PSU administrators want charges nixed in Sandusky case
HARRISBURG, Pa. (AP) — Penn State administrators charged with lying to the grand jury investigating Jerry Sandusky filed court documents Friday that argued prosecutors have not produced enough evidence to support the perjury charges against them.
Athletic director Tim Curley, now on leave, and retired vice president for business Gary Schultz outlined the reasons they believe charges should be thrown out.
Curley’s filing cited what he called “a shifting sand approach” by prosecutors and said the court record so far did not include the basic elements needed for a perjury case to proceed.
Schultz’s reply called the case “unprovable, unfounded and untimely” and said prosecutors acted prematurely with an exaggerated grand jury presentment to tarnish them with the child sexual abuse allegations against Sandusky.
Both men argued that prosecutors are not specific enough in the allegations they have made.
A spokesman for the state attorney general’s office declined to comment, saying prosecutors will respond in court.
Also Friday, lawyers for the Clinton County Department of Children and Youth Services and the Bald Eagle School District asked the judge in Sandusky’s criminal case to throw out subpoenas issued by Sandusky’s lawyers.
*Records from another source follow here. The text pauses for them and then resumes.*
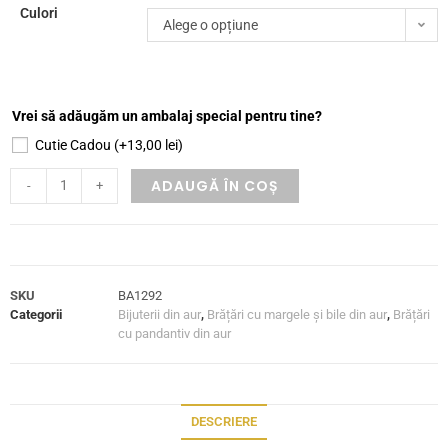
Culori
Alege o opțiune
Vrei să adăugăm un ambalaj special pentru tine?
Cutie Cadou
(+
13,00
lei
)
ADAUGĂ ÎN COȘ
-
+
SKU
BA1292
Categorii
Bijuterii din aur
,
Brățări cu margele și bile din aur
,
Brățări
cu pandantiv din aur
DESCRIERE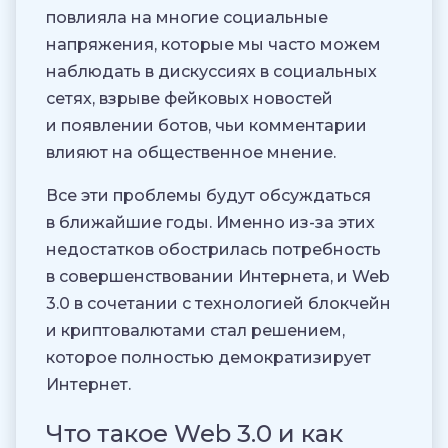
повлияла на многие социальные
напряжения, которые мы часто можем
наблюдать в дискуссиях в социальных
сетях, взрыве фейковых новостей
и появлении ботов, чьи комментарии
влияют на общественное мнение.
Все эти проблемы будут обсуждаться
в ближайшие годы. Именно из-за этих
недостатков обострилась потребность
в совершенствовании Интернета, и Web
3.0 в сочетании с технологией блокчейн
и криптовалютами стал решением,
которое полностью демократизирует
Интернет.
Что такое Web 3.0 и как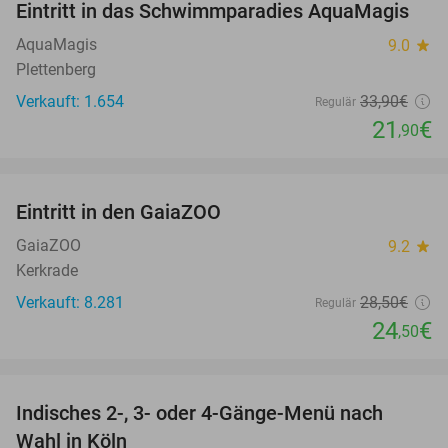
Eintritt in das Schwimmparadies AquaMagis
35%
AquaMagis
9.0
star
Plettenberg
Verkauft: 1.654
33
,90
€
Regulär
21
€
,90
favorite_border
Eintritt in den GaiaZOO
14%
GaiaZOO
9.2
star
Kerkrade
Verkauft: 8.281
28
,50
€
Regulär
24
€
,50
favorite_border
Indisches 2-, 3- oder 4-Gänge-Menü nach
39%
Wahl in Köln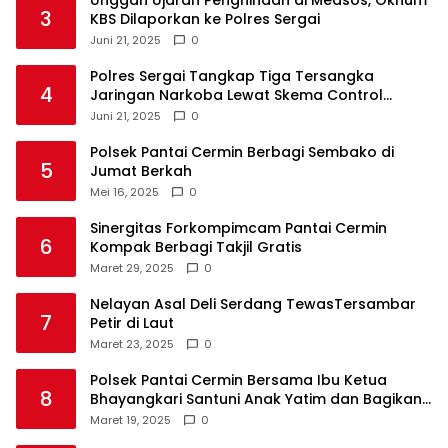
Unggah Ujaran Penghinaan di Medsos, Oknum
3
KBS Dilaporkan ke Polres Sergai
Juni 21, 2025
0
Polres Sergai Tangkap Tiga Tersangka
4
Jaringan Narkoba Lewat Skema Control
Delivery
Juni 21, 2025
0
Polsek Pantai Cermin Berbagi Sembako di
5
Jumat Berkah
Mei 16, 2025
0
Sinergitas Forkompimcam Pantai Cermin
6
Kompak Berbagi Takjil Gratis
Maret 29, 2025
0
Nelayan Asal Deli Serdang TewasTersambar
7
Petir di Laut
Maret 23, 2025
0
Polsek Pantai Cermin Bersama Ibu Ketua
8
Bhayangkari Santuni Anak Yatim dan Bagikan
Takjil
Maret 19, 2025
0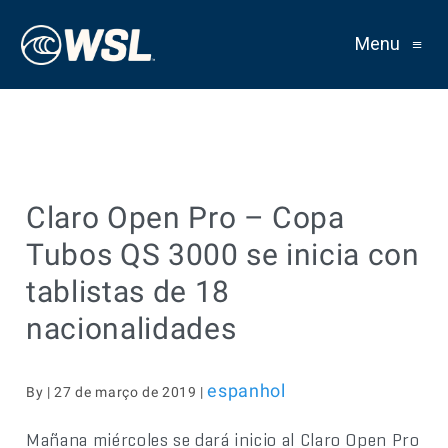
Menu
≡
Claro Open Pro – Copa
Tubos QS 3000 se inicia con
tablistas de 18
nacionalidades
espanhol
By | 27 de março de 2019 |
Mañana miércoles se dará inicio al Claro Open Pro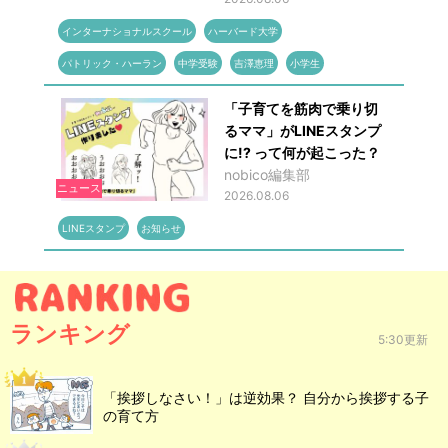
インターナショナルスクール
ハーバード大学
パトリック・ハーラン
中学受験
吉澤恵理
小学生
「子育てを筋肉で乗り切
るママ」がLINEスタンプ
に!? って何が起こった？
nobico編集部
ニュース
2026.08.06
LINEスタンプ
お知らせ
ランキング
5:30更新
「挨拶しなさい！」は逆効果？ 自分から挨拶する子
の育て方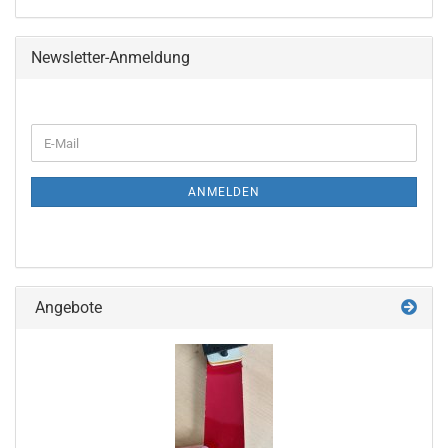
Newsletter-Anmeldung
WEITER
E-
ZUR
Mail
NEWSLETTER-
ANMELDUNG
ANMELDEN
Angebote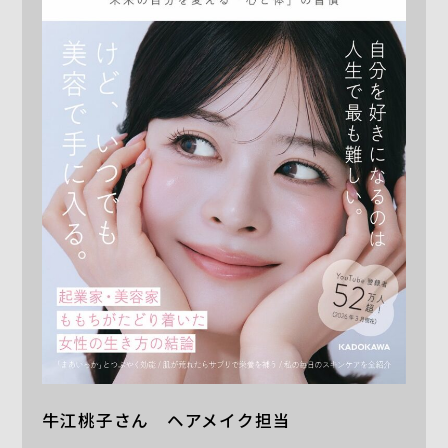
牛江桃子さん ヘアメイク担当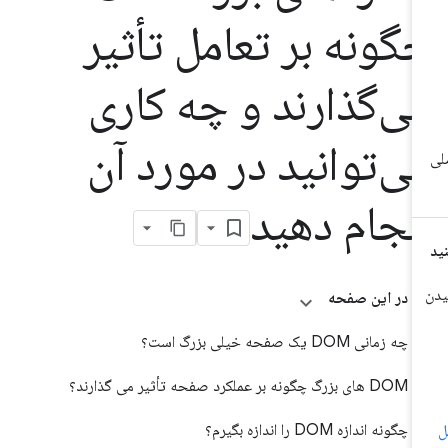
گونه بر تعامل تأثیر
ی‌گذارند و چه کاری
ی‌توانید در مورد آن
نجام دهید
در این صفحه
چه زمانی DOM یک صفحه خیلی بزرگ است؟
DOM های بزرگ چگونه بر عملکرد صفحه تأثیر می گذارند؟
چگونه اندازه DOM را اندازه بگیرم؟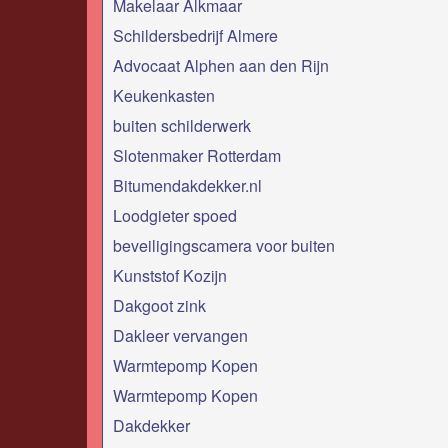
Makelaar Alkmaar
Schildersbedrijf Almere
Advocaat Alphen aan den Rijn
Keukenkasten
buiten schilderwerk
Slotenmaker Rotterdam
Bitumendakdekker.nl
Loodgieter spoed
beveiligingscamera voor buiten
Kunststof Kozijn
Dakgoot zink
Dakleer vervangen
Warmtepomp Kopen
Warmtepomp Kopen
Dakdekker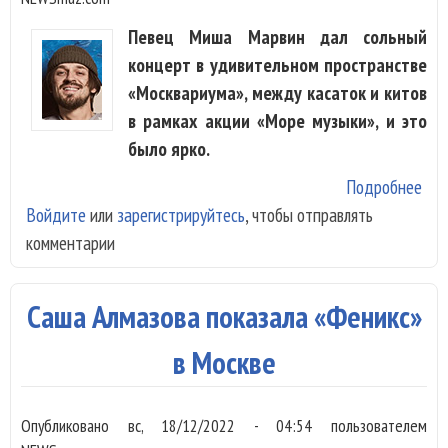
Певец Миша Марвин дал сольный
концерт в удивительном пространстве
«Москвариума», между касаток и китов
в рамках акции «Море музыки», и это
было ярко.
Подробнее
о М
Войдите
или
зарегистрируйтесь
, чтобы отправлять
Мар
комментарии
спе
Мос
луч
Саша Алмазова показала «Феникс»
пес
в Москве
Опубликовано
вс, 18/12/2022 - 04:54
пользователем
The Clinton County motion said that neither agency director Gerald Rosamilia nor psychologist Michael Gillum should have to produce records, arguing the material is confidential and protected by law.
The Bald Eagle district said it received four subpoenas for records that pertain to former students identified in court records as Victims 3, 4, 7 and 10.
Similar motions in opposition to defense subpoenas have been filed by the Keystone Central School District, Mifflin County School District and Juniata College. A court hearing on the matter is scheduled for Wednesday in Bellefonte.
Sandusky, a retired Penn State assistant football coach, faces charges he abused 10 boys over 15 years, some of them on the Penn State campus. He has denied the charges and faces a June trial.